→ **ASSIGNMENT**:
Would you print the lines below exactly, beginning at the line that has "YPAR as Proce" and stopping after the line that has "It should withstand the immense weight"? Only those lines, and no pictures.

→ **MATERIAL FOR THE TASK**:
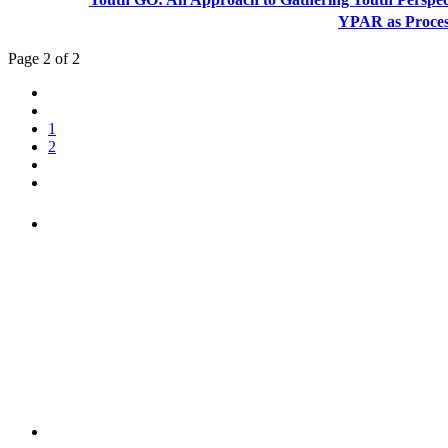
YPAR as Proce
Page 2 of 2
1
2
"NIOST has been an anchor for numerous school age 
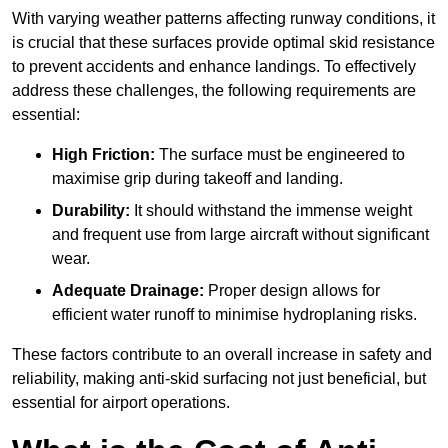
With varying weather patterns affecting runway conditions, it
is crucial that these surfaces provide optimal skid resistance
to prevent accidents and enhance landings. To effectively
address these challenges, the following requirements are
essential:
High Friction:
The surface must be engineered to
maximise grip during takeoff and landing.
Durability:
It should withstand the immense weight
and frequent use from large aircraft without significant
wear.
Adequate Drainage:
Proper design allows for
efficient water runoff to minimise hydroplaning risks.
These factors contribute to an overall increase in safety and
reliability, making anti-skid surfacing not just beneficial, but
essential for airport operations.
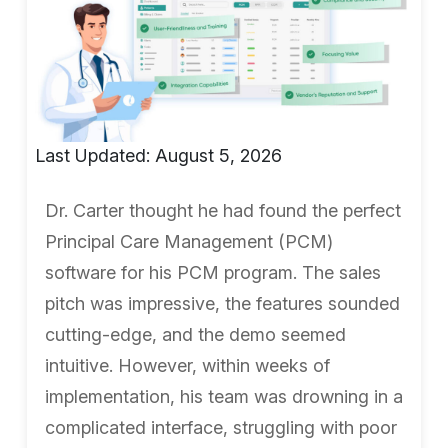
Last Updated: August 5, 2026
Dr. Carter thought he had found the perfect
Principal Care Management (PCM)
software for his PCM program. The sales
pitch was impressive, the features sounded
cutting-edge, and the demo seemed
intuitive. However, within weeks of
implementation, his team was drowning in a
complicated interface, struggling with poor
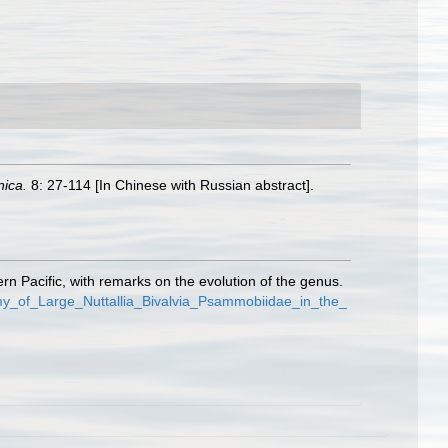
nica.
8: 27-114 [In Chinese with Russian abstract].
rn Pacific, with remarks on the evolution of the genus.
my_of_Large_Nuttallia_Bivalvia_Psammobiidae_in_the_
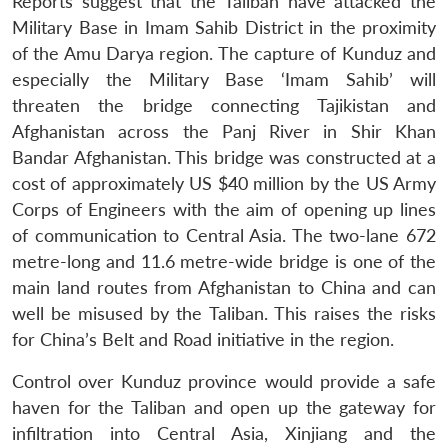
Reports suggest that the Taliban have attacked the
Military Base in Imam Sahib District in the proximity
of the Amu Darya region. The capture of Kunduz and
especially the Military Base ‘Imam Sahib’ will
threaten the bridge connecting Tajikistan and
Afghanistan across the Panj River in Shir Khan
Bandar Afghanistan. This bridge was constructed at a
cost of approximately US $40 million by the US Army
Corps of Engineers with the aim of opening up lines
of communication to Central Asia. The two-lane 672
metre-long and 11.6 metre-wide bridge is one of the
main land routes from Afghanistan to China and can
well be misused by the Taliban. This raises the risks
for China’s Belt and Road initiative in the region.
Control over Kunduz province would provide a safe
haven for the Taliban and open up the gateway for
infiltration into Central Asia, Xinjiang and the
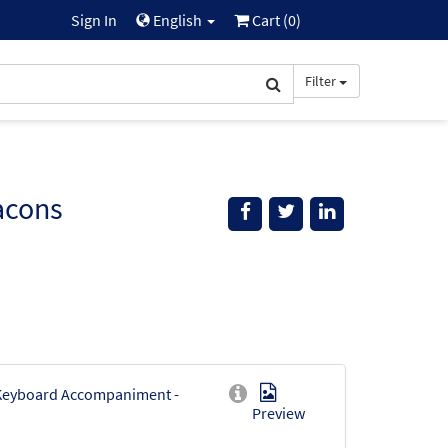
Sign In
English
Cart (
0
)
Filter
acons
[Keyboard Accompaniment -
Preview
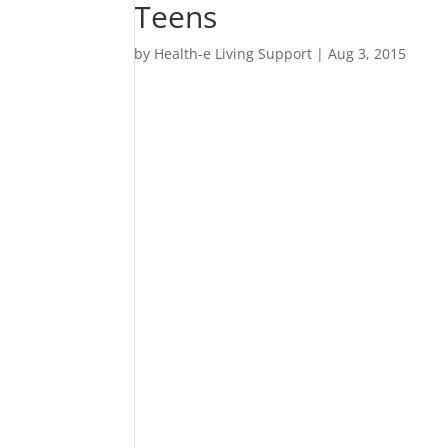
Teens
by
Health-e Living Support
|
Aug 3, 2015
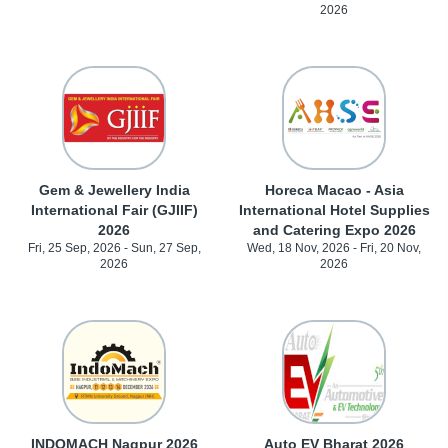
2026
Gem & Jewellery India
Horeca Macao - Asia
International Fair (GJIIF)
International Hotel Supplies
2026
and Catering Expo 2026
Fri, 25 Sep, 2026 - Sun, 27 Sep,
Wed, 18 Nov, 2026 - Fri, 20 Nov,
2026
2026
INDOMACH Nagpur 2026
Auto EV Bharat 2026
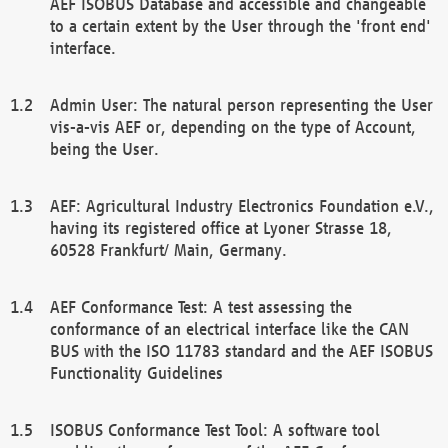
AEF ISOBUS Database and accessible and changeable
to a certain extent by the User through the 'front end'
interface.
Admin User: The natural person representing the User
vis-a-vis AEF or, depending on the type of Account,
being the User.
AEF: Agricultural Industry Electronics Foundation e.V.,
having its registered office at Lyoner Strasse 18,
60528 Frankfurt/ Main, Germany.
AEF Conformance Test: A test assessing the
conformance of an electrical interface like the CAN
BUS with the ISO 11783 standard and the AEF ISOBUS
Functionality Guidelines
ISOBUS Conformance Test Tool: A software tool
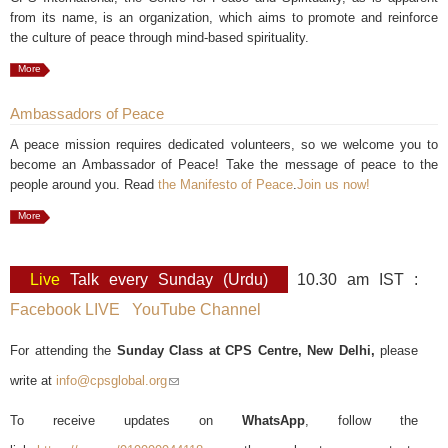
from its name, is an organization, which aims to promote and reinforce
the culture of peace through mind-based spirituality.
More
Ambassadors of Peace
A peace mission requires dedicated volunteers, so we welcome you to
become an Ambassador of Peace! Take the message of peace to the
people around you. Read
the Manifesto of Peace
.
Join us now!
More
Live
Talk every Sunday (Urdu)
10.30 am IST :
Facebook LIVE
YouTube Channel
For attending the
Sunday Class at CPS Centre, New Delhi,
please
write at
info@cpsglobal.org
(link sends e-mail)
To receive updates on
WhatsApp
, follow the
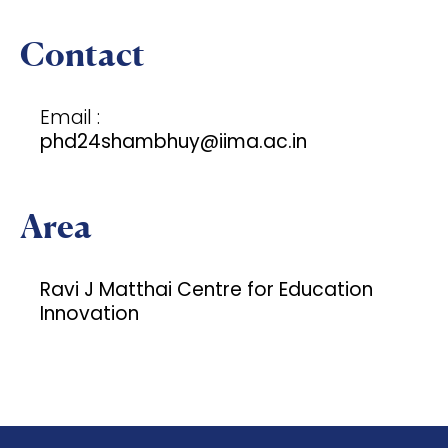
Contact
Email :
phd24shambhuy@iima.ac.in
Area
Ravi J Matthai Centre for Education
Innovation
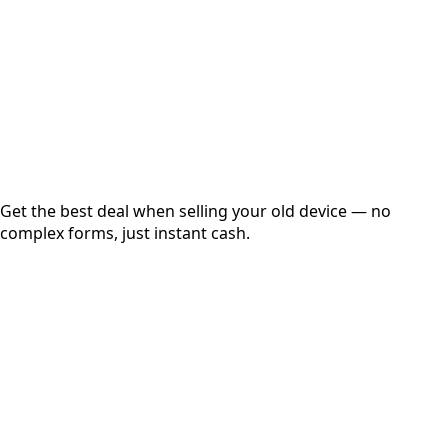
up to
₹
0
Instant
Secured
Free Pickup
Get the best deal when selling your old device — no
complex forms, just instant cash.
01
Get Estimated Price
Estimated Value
...
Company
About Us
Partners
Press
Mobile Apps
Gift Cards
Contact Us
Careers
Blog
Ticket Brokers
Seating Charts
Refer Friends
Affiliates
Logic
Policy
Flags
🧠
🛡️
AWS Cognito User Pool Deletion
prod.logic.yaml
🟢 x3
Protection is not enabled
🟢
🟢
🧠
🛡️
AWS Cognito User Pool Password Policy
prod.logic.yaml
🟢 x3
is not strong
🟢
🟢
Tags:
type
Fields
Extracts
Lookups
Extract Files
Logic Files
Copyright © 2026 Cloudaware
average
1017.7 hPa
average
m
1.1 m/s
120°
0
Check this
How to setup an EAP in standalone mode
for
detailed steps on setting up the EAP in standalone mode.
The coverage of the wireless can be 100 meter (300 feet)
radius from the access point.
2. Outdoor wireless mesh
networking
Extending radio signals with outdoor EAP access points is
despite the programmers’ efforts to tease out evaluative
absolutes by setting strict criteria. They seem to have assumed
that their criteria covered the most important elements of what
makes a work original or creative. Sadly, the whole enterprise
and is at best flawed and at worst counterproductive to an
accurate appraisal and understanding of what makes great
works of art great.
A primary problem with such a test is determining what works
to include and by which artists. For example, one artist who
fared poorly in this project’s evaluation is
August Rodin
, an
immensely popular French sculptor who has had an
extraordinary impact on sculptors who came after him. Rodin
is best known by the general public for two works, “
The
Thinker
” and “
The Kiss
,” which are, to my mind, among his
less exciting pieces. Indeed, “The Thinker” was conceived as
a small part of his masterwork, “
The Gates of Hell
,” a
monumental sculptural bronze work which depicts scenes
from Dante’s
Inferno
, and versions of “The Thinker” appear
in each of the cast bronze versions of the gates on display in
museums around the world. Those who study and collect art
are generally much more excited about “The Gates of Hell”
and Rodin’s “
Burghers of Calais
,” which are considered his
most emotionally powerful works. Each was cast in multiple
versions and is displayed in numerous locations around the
* * *
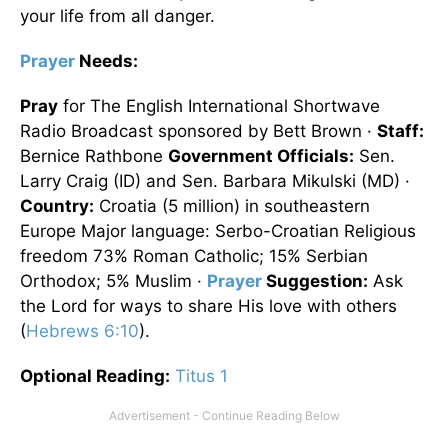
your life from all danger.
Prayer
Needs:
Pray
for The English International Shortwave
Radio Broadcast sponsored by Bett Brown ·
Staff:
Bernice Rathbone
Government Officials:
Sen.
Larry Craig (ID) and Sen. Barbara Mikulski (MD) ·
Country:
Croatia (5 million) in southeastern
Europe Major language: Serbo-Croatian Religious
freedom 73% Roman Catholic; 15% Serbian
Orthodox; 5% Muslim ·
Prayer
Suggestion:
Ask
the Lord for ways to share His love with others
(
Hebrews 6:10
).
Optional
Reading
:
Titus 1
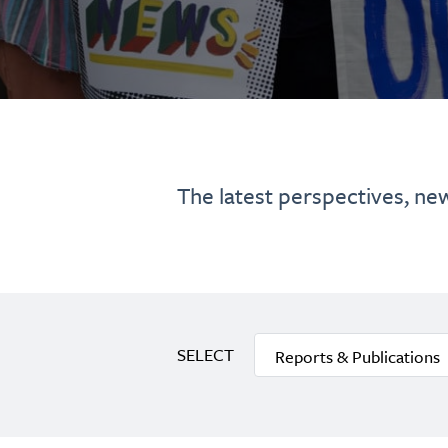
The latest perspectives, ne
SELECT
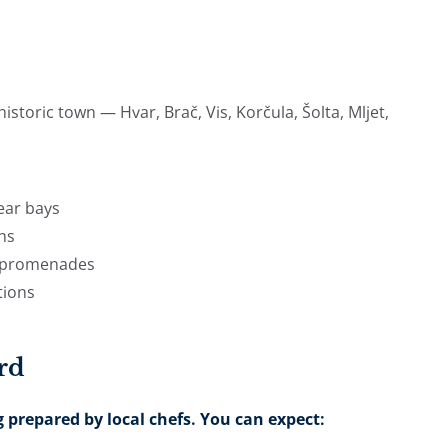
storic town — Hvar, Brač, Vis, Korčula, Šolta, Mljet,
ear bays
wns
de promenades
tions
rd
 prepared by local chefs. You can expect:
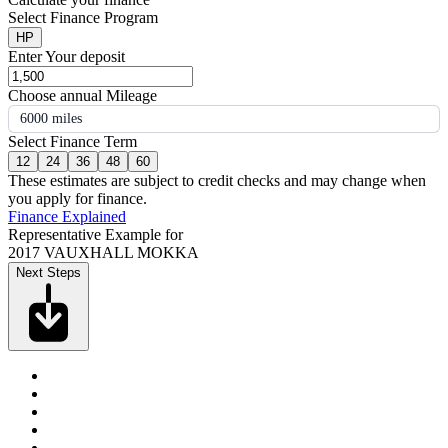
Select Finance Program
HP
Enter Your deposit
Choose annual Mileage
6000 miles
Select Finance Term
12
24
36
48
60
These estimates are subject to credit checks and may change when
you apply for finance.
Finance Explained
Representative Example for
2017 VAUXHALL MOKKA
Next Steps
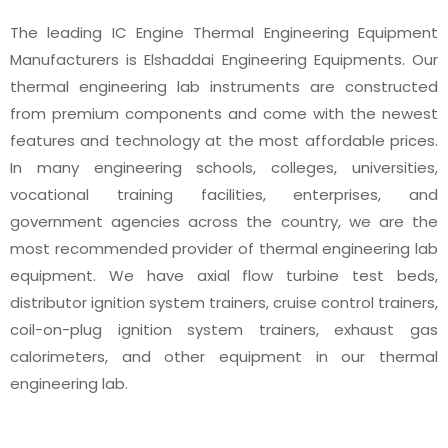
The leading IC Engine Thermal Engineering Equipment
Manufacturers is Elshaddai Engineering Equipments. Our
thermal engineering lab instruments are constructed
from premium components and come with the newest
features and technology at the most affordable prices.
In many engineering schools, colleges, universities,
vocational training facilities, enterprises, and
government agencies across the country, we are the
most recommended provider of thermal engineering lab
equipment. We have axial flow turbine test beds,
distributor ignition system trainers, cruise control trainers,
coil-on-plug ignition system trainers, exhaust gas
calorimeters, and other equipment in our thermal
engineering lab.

→ **ANSWER AREA**:
YPAR as Proce
Page 2 of 2
1
2
"NIOST has been an anchor for numerous school age 
With varying weather patterns affecting runway conditions, it
is crucial that these surfaces provide optimal skid resistance
to prevent accidents and enhance landings. To effectively
address these challenges, the following requirements are
essential:
High Friction:
The surface must be engineered to
maximise grip during takeoff and landing.
Durability:
It should withstand the immense weight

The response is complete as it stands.